El acoso escolar no es más que una enorme piscina que espera ansiosa a que otro niño salte de cabeza desde el trampolín más alto. El problema no es la altura, sino que la piscina está vacía. Está vacía y aun así, nos salpica a todos.

Resultado de imagen de acoso escolar mafaldaEn enero de 2016, Diego, un niño madrileño de 11 años, se arroja por la ventana de su casa. Todo apunta a que ha sufrido acoso escolar durante los últimos años. Sus padres, que parecen estar incluso más muertos que el propio niño, consiguen abrir una investigación contra el centro en el que estudiaba su hijo, para inculpar tanto a profesores como a alumnos, para hacer justicia. Otros padres, aprovechando el revuelo mediático, se suman a la causa y hacen público el caso de María, una niña que se había tragado más de una docena de pastillas para escapar del mismo suplicio que sufría Diego. “En ese colegio están pasando cosas raras”, declara el padre de Diego. La investigación se cierra. Los claros indicios presentes en la carta de despedida del niño, la repercusión mediática  y el apoyo recibido desde todo el territorio nacional empujan a que se reabra el caso. Pero claro está, nada es suficiente.

Al caso de Diego y al de María se suman otros tantos. Asad, Arancha, Carla, Jokin, Rocío… todos víctimas del acoso en la escuela y además, víctimas del olvido. Sin embargo, ellos no son los únicos. Según un artículo de El País, 1 de cada 10 alumnos en España asegura que ha sufrido bullying, mientras que 1 de cada 3 admite que ha agredido físicamente a un compañero.

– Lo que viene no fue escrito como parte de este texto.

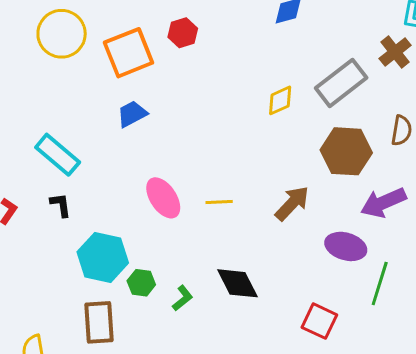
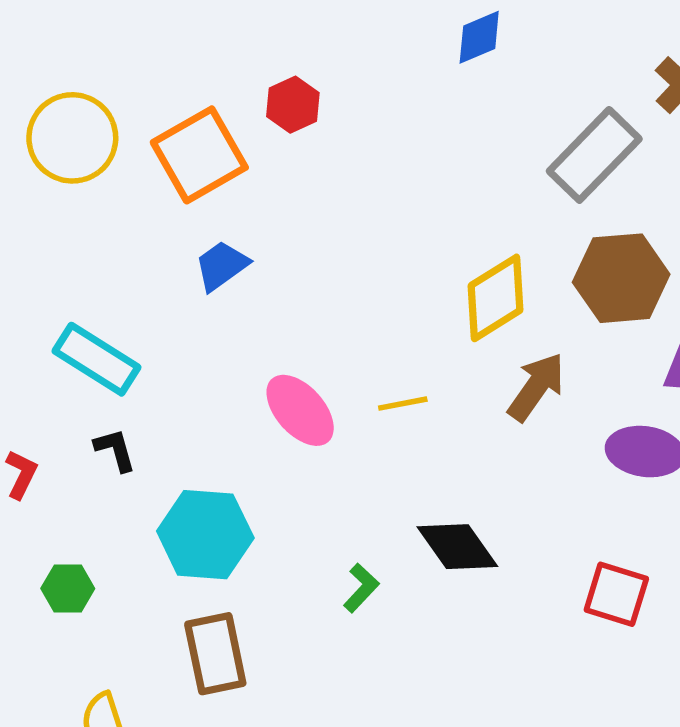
yellow diamond: (280, 100) -> (496, 298), moved, size x1.5
green hexagon: (141, 283) -> (68, 589), moved

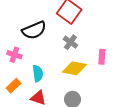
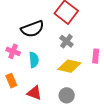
cyan semicircle: (38, 73) -> (34, 60), moved
orange rectangle: (14, 86) -> (11, 81), turned -72

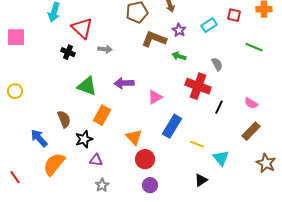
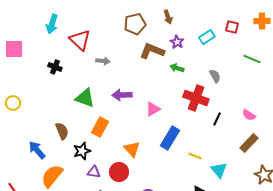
black cross: (68, 52) -> (55, 67), moved
red circle: (145, 159) -> (119, 172), moved

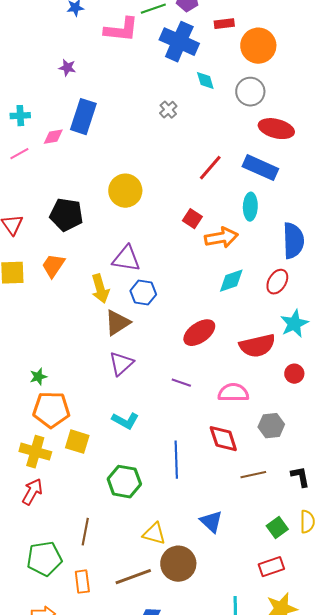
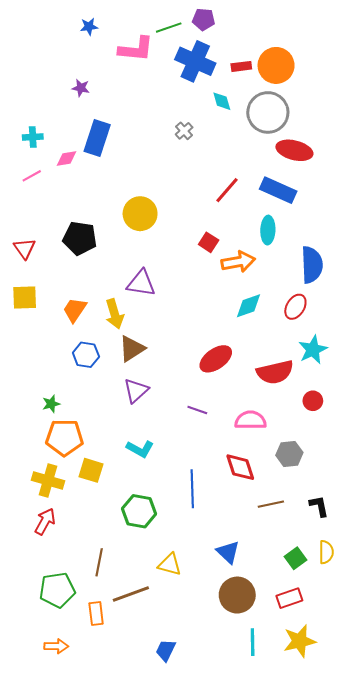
red rectangle: (224, 24) -> (241, 66), moved
gray circle: (250, 92) -> (268, 112), size x1.4
orange trapezoid: (53, 266) -> (75, 310), moved
blue hexagon: (143, 293) -> (86, 355), moved
brown circle: (178, 564) -> (237, 595), moved
brown line: (133, 577) -> (131, 594), moved

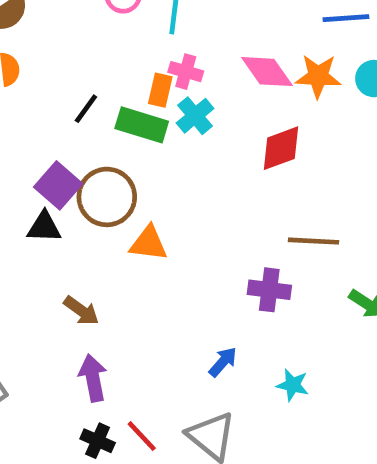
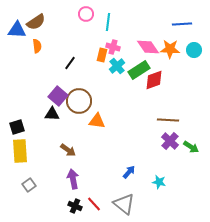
green rectangle: (142, 125) -> (139, 70), moved, turned -50
purple cross: (269, 290) -> (170, 141), moved, turned 36

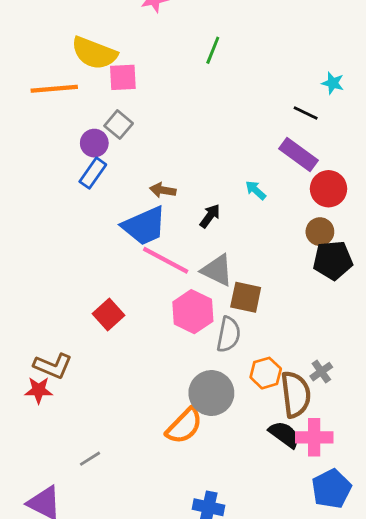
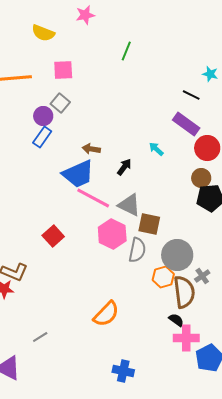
yellow semicircle: (94, 53) -> (43, 33), moved, size x0.7
gray circle: (211, 393) -> (177, 255), moved
black semicircle: (284, 434) -> (176, 320), size x0.7
pink cross: (314, 437) -> (186, 338), moved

Tras una investigación desarrollada por Save the Children, las víctimas son, nada más y nada menos, que 193.000 sólo en España. De acuerdo con este mismo balance, se estima que son unos 103.000 los niños de entre 12 a 16 años que marginan, agreden, golpean o insultan a otros alumnos, convirtiéndose en verdaderos acosadores o ciberacosadores. Estos contundentes y vergonzosos datos no deberían sorprender a nadie, pues son una realidad en todas y cada una de las comunidades autónomas del país (Canarias es, por cierto, la séptima comunidad con más acoso escolar).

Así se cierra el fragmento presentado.